## What needs to be done
Verbatim copy, images removed: write out the entries below.

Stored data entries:
Segment Open

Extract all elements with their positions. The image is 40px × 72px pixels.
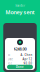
staticText: $0.00 <box>24 62 32 65</box>
staticText: Money sent <box>6 8 34 16</box>
staticText: To <box>8 53 10 57</box>
staticText: Date <box>8 57 14 61</box>
button[interactable]: Done <box>7 65 33 69</box>
staticText: Fee <box>8 62 12 65</box>
staticText: Done <box>16 65 24 69</box>
staticText: Transfer <box>15 4 25 8</box>
staticText: $248.00 <box>14 46 26 52</box>
staticText: Apr 12 <box>22 57 32 61</box>
staticText: A. Chen <box>20 53 32 57</box>
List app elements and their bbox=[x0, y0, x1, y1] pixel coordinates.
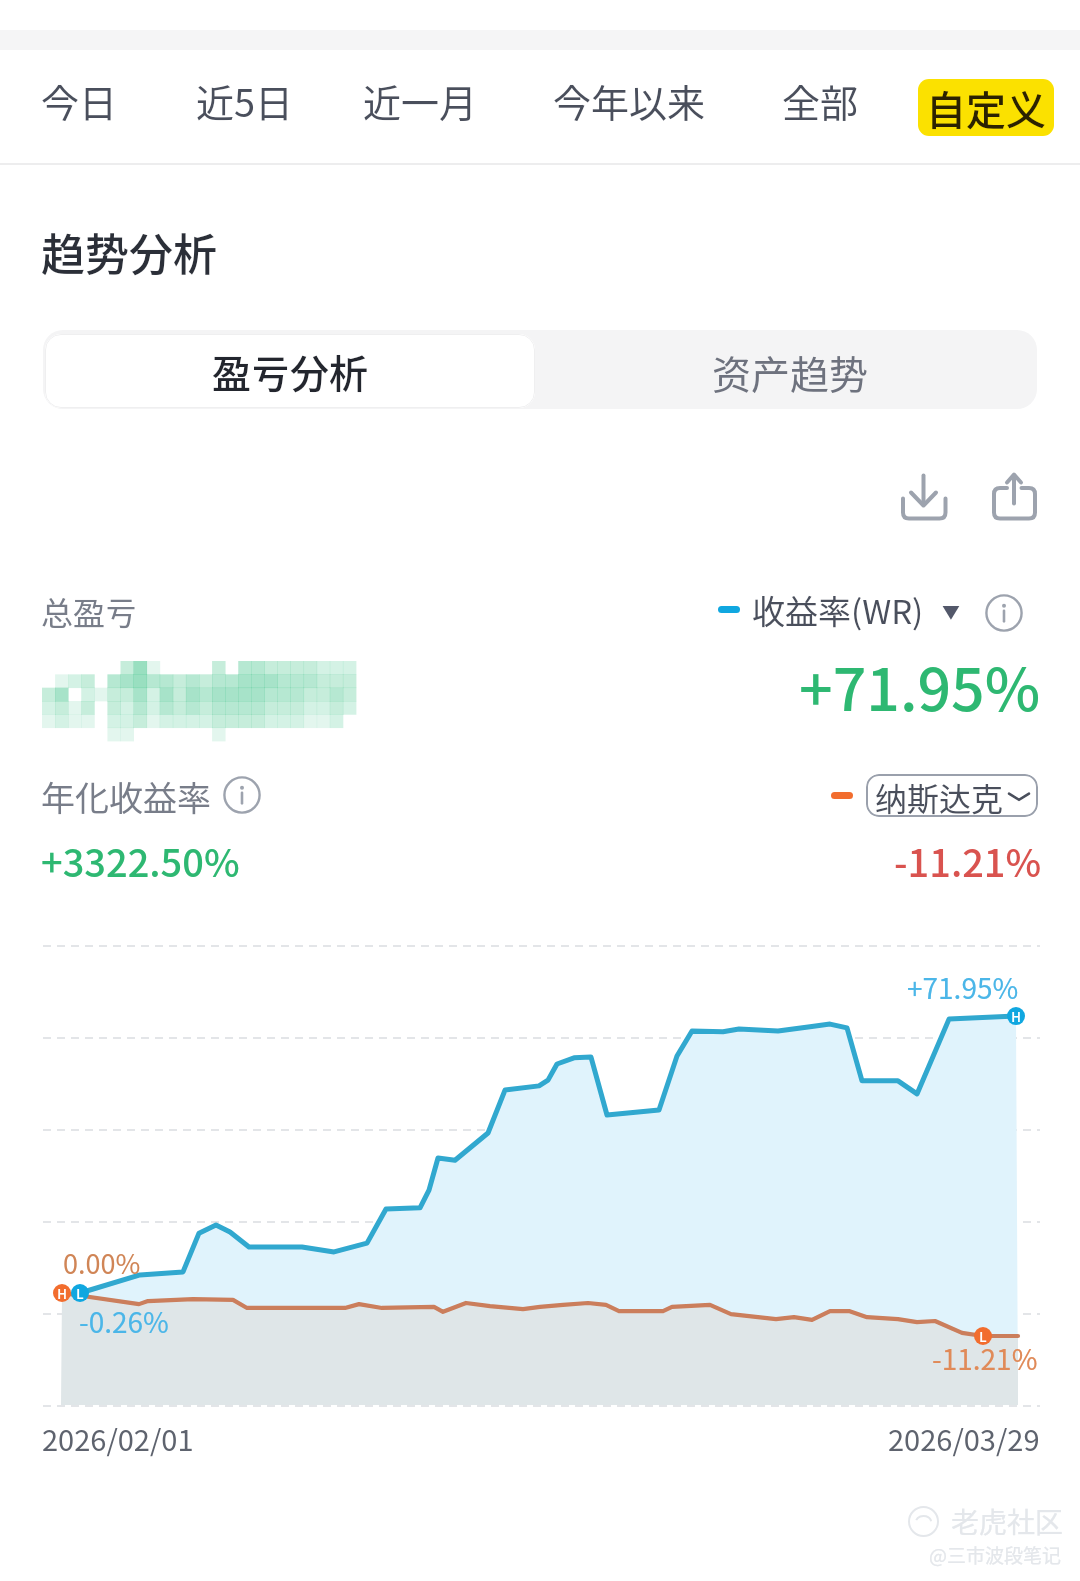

Segment Closed

## Solution to the exercise
Extract all elements with their positions. The image is 40px × 72px pixels.
staticText: $0.00 <box>24 62 32 65</box>
staticText: Money sent <box>6 8 34 16</box>
staticText: To <box>8 53 10 57</box>
staticText: Date <box>8 57 14 61</box>
button[interactable]: Done <box>7 65 33 69</box>
staticText: Fee <box>8 62 12 65</box>
staticText: Done <box>16 65 24 69</box>
staticText: Transfer <box>15 4 25 8</box>
staticText: $248.00 <box>14 46 26 52</box>
staticText: Apr 12 <box>22 57 32 61</box>
staticText: A. Chen <box>20 53 32 57</box>
List app elements and their bbox=[x0, y0, x1, y1] pixel coordinates.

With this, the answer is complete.